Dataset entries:
● ● ● ●
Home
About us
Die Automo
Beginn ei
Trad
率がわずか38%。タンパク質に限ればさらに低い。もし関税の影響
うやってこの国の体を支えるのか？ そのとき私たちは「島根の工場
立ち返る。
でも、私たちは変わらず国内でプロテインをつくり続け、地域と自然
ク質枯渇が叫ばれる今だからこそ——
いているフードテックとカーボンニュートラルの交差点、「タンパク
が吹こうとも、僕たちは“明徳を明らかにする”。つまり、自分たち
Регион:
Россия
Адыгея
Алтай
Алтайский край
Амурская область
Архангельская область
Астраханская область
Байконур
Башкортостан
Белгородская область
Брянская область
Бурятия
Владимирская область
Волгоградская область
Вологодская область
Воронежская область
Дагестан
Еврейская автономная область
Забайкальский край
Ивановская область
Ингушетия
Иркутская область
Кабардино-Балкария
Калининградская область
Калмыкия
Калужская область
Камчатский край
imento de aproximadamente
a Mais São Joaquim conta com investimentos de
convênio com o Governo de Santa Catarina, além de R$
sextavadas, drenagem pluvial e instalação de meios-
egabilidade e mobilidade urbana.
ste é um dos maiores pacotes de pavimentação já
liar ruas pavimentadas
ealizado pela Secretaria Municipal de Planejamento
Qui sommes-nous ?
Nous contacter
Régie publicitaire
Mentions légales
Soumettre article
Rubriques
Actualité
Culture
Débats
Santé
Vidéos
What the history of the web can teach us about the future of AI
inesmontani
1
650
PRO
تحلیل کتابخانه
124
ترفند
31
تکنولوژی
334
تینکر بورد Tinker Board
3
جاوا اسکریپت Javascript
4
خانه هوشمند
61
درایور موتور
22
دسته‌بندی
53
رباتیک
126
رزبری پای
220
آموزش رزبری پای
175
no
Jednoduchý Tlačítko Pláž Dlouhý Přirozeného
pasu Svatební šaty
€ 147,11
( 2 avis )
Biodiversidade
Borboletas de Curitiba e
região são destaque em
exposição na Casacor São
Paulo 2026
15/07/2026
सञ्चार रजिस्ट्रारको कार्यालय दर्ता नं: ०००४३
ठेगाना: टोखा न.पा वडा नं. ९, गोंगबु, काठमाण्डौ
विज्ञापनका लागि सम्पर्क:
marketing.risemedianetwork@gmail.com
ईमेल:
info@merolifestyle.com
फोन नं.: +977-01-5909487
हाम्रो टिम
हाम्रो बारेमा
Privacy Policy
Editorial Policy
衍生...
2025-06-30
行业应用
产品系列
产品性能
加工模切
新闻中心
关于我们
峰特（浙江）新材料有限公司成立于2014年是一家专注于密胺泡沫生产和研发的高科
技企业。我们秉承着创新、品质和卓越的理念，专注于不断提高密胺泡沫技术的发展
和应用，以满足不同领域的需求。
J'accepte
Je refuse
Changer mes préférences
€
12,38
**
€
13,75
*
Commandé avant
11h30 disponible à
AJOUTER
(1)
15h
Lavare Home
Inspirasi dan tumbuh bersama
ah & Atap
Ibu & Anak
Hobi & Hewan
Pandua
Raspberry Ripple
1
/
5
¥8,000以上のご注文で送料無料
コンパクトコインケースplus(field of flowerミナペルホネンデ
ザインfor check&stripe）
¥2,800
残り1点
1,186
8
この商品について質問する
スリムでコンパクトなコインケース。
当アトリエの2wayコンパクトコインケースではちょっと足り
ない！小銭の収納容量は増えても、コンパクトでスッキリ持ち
● ● ● ●
WHAT NEEDS TO BE DONE: Each line of the entries above that includes "край" counts once; state how many such lines there are, with the number as the only answer.

SOLUTION FOR THIS PROBLEM: 3